Es geht schon damit los, dass der Meridian kurz hinter Rosenheim an einer Langsamfahrstelle (wegen defekter Schwellen) Verspätung aufbaut. Als der Zug in den Münchner Hauptbahnhof einfährt, kommt uns mein ICE schon entgegen.
Blöderweise ist der Sprinter ausgefallen, mit dem ich sonst immer fahre, wenn ich meinen Zug verpasse. Ich nehme also einen ICE nach Nürnberg, wo ich dann die Option habe, 44 Minuten zu warten und mit der Regionalbahn weiterzufahren, um eineinhalb Stunden später anzukommen oder einen ICE nach Erfurt zu nehmen und von dort nach Saalfeld zu kommen (mit nur 50 Minuten Verspätung). Weil es kalt ist, entscheide ich mich für die Fahrt mit dem ICE über Erfurt.

Schwerer Fehler!

Das passende Wetter zum Evakuieren

Kurz vor Erfurt macht der Zug eine Vollbremsung. Kurzzeitig riecht es merkwürdig, dann steht der Zug … und steht und steht und steht. Die Durchsagen des Personals sind spärlich und sollen Hoffnung schüren, dass es bald weitergeht. Draußen rieselt der Schnee, über die verschneiten Felder hüpfen die Rehe. Es wäre so idyllisch, wenn nicht die Ungewissheit wäre, wie und wann es denn weitergeht.

Nach einer Stunde bewegt sich der Zug wieder. Die Durchsagen machen weiter Hoffnung. Nur leider ist die Geschwindigkeit so gering, dass man daneben herlaufen könnte und man wäre schneller. Immer wieder bleibt der Zug stehen, bewegt sich dann wieder ein paar Meter vorwärts, bleibt wieder stehen. Ich schwanke zwischen Hoffnung und Frust. Meinen Zahnarzttermin hatte ich schon beim Umsteigen in Nürnberg abgesagt.

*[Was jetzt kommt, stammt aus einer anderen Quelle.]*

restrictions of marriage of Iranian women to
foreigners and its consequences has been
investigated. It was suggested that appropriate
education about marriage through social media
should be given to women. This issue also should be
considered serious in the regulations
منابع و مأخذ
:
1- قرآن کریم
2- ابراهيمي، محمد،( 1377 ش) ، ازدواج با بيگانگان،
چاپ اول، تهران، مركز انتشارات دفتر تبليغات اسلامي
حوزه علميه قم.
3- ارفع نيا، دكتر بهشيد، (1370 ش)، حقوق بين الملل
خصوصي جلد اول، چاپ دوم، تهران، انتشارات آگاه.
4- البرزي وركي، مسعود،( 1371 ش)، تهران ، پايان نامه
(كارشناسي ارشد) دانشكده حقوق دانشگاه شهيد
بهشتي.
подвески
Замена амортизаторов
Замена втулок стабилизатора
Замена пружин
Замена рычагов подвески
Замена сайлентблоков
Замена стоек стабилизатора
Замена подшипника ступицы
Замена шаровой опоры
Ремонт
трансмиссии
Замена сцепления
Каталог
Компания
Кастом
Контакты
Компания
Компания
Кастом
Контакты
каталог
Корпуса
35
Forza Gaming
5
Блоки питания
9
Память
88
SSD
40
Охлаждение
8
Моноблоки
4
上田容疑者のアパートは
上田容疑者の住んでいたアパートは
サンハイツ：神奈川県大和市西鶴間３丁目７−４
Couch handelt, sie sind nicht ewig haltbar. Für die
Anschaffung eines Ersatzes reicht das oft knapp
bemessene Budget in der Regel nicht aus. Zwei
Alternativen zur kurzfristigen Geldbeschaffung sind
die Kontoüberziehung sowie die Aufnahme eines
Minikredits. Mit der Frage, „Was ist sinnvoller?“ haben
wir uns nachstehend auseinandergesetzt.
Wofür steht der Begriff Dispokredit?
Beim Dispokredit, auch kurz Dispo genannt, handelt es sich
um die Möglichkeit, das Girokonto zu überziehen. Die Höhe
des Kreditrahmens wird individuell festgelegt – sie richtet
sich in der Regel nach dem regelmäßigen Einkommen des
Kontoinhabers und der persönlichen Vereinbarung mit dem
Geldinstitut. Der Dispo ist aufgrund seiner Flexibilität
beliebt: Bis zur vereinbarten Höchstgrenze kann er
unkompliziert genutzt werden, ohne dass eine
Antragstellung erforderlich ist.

Etwa zwei Kilometer weiter auf der Höhe von Arnstadt bleibt der Zug endgültig liegen. Die Durchsage ist diesmal ernüchternd, auch wenn sich die Zugbegleiterin Mühe gibt, das Ganze auszuschmücken, um die Situation besser darzustellen, als sie ist. Wir sollen evakuiert werden. Der Ersatzzug würde in Erfurt gerade bereitgestellt. Alles bereitet sich schon mal vor. Dann heißt es warten, warten und weiter warten.

Bahnangestellte laufen mit orangen Westen und Rettungsleitern durch den Zug. An drei Wagen sollen die Übergänge platziert werden. Ich werfe einen sehnsüchtigen Blick auf die Autobahn, die an der Schnellstrecke entlangführt. Ich fahre gern mit der Bahn, inzwischen aber wäre mir ein Auto lieber, trotz des Winterwetters mit glatten Straßen. Zumindest funktioniert die Heizung im Zug. Dann fährt der Zug wieder. Allerdings rückwärts, um sich für die Evakuierung in Position zu begeben. Nicht nur ich frage mich, warum der Zug rückwärts fahren kann aber nicht vorwärts. Wahrscheinlich ist nur ein Triebkopf beschädigt.

Das Taxi ist da.

Ich warte und warte. Irgendwann fährt ein zweiter ICE längsseits und hält. Das Taxi ist da! Doch es dauert noch eine halbe Stunde, bis die Evakuierung losgehen soll. Dann die Durchsage: Die Evakuierung kann nicht wie geplant über Stege von Zug zu Zug stattfinden, sondern über Leitern, weil die Länge der Wagons der beiden Züge nicht übereinstimmt. Die Durchsage erntet sarkastisches Gelächter unter den Passagieren. Draußen schneit es immer mehr. Deshalb wird der Zug nur über zwei Ausgänge evakuiert, nämlich die, die unterhalb einer Brücke liegen, damit niemand nass wird oder auf den Leitern ausrutscht.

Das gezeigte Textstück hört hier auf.